Direktur Riset & Komunikasi Lembaga Survei KedaiKOPI Ibnu Dwi Cahyo menilai, tidak hanya dari kalangan profesional, tokoh dengan latar belakang partai politik juga layak dipilih sebagai menteri asalkan memiliki pengalaman profesional di bidang yang sama dengan kementerian yang akan dipimpin.
Wacana tersebut dinilai akademisi asal Yogyakarta Dr. Nuhbatul Basyariah, S.E.I., M.Sc. sebagai bentuk pemborosan anggaran dan rawan terjadi praktik politik balas budi. Nuhbahtul menjelaskan bahwa rencana penambahan kursi dan jabatan baru tidak boleh didasarkan pada politik balas budi. Akibatnya, hanya menghambur-hamburkan anggaran Negara. Akan ada potensi peningkatan beban biaya tunjangan dan gaji di APBN mendatang. Banyaknya Kementerian jelas membutuhkan banyak orang. Konsekuensinya kebutuhan dana untuk gaji para Menteri makin besar. Hal ini beresiko bertambahnya utang negara dan naiknya pajak. Dimana sumber utama pemasukan APBN adalah pajak.

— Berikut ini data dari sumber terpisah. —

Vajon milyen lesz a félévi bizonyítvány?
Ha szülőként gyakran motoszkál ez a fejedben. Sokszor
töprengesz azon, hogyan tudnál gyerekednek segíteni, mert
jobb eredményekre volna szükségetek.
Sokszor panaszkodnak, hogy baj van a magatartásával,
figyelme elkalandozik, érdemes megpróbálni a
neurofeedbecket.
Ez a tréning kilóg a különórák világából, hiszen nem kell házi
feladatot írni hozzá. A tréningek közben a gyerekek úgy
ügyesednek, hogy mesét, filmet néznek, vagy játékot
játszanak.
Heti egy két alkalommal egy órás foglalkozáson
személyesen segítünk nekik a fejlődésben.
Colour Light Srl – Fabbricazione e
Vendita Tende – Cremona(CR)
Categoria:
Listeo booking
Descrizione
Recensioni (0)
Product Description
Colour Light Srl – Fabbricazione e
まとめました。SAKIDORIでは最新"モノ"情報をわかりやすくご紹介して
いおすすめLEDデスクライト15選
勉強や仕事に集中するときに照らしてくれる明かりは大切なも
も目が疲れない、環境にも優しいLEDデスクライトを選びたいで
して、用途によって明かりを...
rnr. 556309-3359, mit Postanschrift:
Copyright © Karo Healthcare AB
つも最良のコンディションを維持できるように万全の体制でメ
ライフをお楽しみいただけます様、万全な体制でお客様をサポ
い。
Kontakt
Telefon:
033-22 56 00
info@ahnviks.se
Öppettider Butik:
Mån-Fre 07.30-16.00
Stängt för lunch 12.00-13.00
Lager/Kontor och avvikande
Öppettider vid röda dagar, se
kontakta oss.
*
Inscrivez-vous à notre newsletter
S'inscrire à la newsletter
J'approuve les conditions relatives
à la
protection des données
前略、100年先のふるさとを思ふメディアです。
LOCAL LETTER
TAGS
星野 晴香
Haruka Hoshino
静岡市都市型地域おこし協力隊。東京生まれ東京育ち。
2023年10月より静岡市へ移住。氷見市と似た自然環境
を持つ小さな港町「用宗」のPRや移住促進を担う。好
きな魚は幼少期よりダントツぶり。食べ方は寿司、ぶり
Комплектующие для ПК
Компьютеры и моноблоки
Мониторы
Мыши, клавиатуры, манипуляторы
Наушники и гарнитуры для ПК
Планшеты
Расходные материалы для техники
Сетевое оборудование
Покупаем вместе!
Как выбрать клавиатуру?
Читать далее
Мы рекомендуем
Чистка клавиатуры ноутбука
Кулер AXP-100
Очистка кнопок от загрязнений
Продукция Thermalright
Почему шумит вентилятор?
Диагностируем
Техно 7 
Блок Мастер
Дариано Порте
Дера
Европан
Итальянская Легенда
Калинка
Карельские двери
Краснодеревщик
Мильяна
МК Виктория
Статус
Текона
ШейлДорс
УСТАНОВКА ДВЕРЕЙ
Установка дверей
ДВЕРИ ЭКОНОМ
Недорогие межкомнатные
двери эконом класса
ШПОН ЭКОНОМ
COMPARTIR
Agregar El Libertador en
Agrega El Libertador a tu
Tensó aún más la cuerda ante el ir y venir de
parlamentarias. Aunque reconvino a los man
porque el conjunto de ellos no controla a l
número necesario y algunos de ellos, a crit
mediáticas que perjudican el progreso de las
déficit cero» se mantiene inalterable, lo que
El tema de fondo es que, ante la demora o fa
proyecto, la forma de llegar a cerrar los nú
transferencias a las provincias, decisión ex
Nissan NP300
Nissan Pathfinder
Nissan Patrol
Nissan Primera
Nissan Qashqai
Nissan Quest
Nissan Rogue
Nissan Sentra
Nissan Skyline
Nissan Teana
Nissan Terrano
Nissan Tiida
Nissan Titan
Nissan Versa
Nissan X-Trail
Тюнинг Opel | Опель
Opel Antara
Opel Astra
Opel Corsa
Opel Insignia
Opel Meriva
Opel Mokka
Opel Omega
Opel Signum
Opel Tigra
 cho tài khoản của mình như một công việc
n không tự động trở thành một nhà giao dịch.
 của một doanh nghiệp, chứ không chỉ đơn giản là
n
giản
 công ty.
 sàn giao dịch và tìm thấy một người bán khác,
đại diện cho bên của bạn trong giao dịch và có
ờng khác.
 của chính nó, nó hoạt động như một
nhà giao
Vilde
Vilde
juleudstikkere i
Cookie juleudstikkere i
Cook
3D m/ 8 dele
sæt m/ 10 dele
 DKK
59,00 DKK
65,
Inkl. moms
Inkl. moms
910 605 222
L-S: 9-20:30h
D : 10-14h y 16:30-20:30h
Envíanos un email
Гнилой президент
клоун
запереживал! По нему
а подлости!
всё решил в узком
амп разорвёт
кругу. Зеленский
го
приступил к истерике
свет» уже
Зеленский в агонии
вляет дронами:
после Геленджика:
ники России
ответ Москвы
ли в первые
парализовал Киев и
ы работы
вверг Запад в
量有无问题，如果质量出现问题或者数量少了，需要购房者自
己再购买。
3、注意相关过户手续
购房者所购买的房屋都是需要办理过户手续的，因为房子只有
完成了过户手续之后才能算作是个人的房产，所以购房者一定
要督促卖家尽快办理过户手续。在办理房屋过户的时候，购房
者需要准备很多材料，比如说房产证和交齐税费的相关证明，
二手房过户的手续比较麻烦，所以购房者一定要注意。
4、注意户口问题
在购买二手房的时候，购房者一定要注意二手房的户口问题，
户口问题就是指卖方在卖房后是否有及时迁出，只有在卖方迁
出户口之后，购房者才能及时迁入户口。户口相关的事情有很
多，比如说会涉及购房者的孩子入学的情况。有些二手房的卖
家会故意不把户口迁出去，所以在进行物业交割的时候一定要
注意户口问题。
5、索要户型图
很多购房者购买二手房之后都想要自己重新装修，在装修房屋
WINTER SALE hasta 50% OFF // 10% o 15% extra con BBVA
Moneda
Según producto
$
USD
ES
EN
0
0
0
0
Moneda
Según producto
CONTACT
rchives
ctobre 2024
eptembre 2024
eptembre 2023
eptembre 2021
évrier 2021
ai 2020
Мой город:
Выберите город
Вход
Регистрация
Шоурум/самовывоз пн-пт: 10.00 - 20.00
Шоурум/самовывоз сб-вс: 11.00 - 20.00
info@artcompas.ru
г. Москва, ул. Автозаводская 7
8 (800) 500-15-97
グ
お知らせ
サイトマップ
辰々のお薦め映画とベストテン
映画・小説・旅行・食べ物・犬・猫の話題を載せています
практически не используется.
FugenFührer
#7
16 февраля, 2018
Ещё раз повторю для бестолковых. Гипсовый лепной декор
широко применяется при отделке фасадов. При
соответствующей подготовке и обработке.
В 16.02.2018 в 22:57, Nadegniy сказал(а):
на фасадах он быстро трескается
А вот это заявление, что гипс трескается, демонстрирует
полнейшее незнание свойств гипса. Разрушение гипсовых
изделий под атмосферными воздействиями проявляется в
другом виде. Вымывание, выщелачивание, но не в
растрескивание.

Nuhbatul menegaskan penambahan struktur, jabatan, dan pengangkatan orang yang akan melakukan tugas-tugas kenegaraan, jangan sampai hanya karena bagi-bagi kursi. Meski disangkal dengan ucapan klarifikasi, fakta menguatkan apa yang terjadi dalam sistem politik Indonesia hari ini. Keadilan hukum atas rakyat masih disangsikan. Dasar pengangkatan dan penempatan orang-orang dalam jabatan masih dan selalu jadi pertanyaan.
Presiden memiliki wewenang untuk mengangkat menteri-menteri yang akan memimpin struktur kelembagaan negara di bawah presiden dari orang-orang yang berkompeten dan ahli di bidangnya. Seorang aparatur negara memiliki tugas yang berat, membantu presiden melaksanakan pengelolaan atas urusan rakyatnya secara adil.
Namun di sisi lain, jobdes tiap Kementerian bisa jadi makin tidak jelas, bahkan besar kemungkinan akan tumpang tindik, temasuk dalam membuat kebijakan, sehingga tidak efektif efisien. Resiko terjadinya korupsi juga makin besar dan belum ada jaminan kepentingan rakyat makin menjadi perhatian. Hal ini terkait dengan sistem pemerintahan yang dianut, yaitu banyak berpihak pada para pemilik modal.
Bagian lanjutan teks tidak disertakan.